Community pharmacist independent prescribers (CPIPs) can relieve pressure on GPs and primary care teams, but more must be done to bring them up to independent prescriber (IP) status if the benefits are to be felt widely, a report from the University of Nottingham has found.
The study looked at the GP Pharmacy Transformation project, which was funded by NHS England, to assess what CPIPs in general practice could offer to broaden the services they provide in extending the capacity of primary medical services.
The project covered five clinical commissioning groups in the East Midlands; six general practices were matched to six CPIPs for a period of one year. The CPIPs worked for between one and four days per week in each practice, completing a total of more than 13,000 consultations throughout the year.
The study found that from day-one of their placement, CPIPs were conducting medication reviews that immediately freed up time for GPs. It also found that CPIPs were able to begin chronic disease reviews in the first six months of the role and were in a position to undertake them independently thereafter; this further released time for GPs and generated income for practices through the Quality and Outcomes Framework (QOF) scheme.
CPIPs who had either been working for more than six months, or who had experience of secondary care, could also support primary care colleagues in the hospital discharge process, which had a significant impact on preventing readmissions.
Source: Courtesy of Matthew Boyd
However, the report also highlighted recruitment of CPIPs as being particularly challenging, due to the limited supply of qualified CPIPs. As a result, one post was filled via a secondment of a hospital pharmacist. The authors suggested that further upskilling of pharmacists to IP status may benefit the overall development of the sector.

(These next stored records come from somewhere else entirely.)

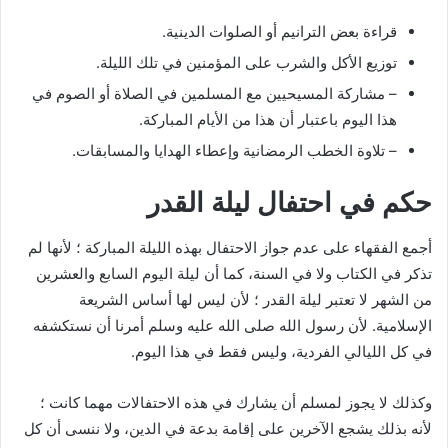
قراءة بعض الترانيم أو الصلوات الدينية.
توزيع الأكل والشرب على المؤمنين في تلك الليلة.
– مشاركة المسيحيين مع المسلمين في الصلاة أو الصوم في
هذا اليوم باعتبار أن هذا من الأيام المباركة.
– تلاوة الخطب الرمضانية وإعطاء الهدايا والمسابقات.
حكم في احتفال ليلة القدر
أجمع الفقهاء على عدم جواز الاحتفال بهذه الليلة المباركة ؛ لأنها لم
تذكر في الكتاب ولا في السنة، كما أن ليلة اليوم السابع والعشرين
من الشهر لا تعتبر ليلة القدر ؛ لأن ليس لها أساس الشريعة
الإسلامية. لأن رسول الله صلى الله عليه وسلم أمرنا أن نستكشفه
في كل الليالي الفردية، وليس فقط في هذا اليوم.
وكذلك لا يجوز لمسلم أن يشارك في هذه الاحتفالات مهما كانت ؛
لأنه بذلك يشجع الآخرين على إقامة بدعة في الدين، ولا ننسى أن كل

“This pilot and report is very timely, as it comes at a time when GP practices are under increasing pressure to provide services, with factors like an ageing population and management of a growing number of chronic conditions adding to the pressure they are under,” said Matthew Boyd, study lead and associate professor in patient safety and pharmacy practice at the University of Nottingham.
Sandra Gidley, chair of the Royal Pharmaceutical Society English Pharmacy Board, described the potential that pharmacists have in taking pressures off of GPs as “immense”; however, she said that many community pharmacists were not able to access IP training because of the lack of clarity over who will fund ongoing prescribing activity.
“We need to train the prescribing pharmacists, alongside giving urgent consideration to how we can incorporate them into the primary care system. We now have the evidence base, so there are no longer any excuses for putting barriers in the way of becoming IPs,” she said.
Gidley added, “There are no longer any excuses to avoid developing ways in which prescribing community pharmacists can become integral members of the primary health care team.”
Among other key findings in the report was that proper induction was vital to the success of the scheme. The induction usually lasted around eight days, and included clinical shadowing and IT training. Mentoring was also found to be valuable, although it was noted that this took up GP time.
The report concluded that the most noteworthy benefit of having CPIPs in GP practices was that, by offering longer appointment times, they were able to deliver more holistic person-centred care, increase medication adherence and deprescribe on a regular basis, leading to more efficient and effective use of medicines.
The CPIPs also used motivational interviewing and monitoring to generate lifestyle changes in patients which, the report said, could have a long-term impact on the overall wellbeing of patients.
The patients reported increased satisfaction through management of medication reactions and interactions to minimise side effects.
“As well as the data we collected, there were many individual patient cases which demonstrated the value of the service the CPIP was providing,” Boyd commented.
“For example, one patient was able to give up smoking after 50 years, after receiving lifestyle advice and support from the CPIP.”
The report added that management roles were vital to allow neutral support to both the pharmacists and the GPs to manage the scheme, overcome barriers and achieve key performance indicators.
The University of Nottingham will also be involved in evaluating the NHS England Clinical Pharmacist programme pilot and second-wave implementation.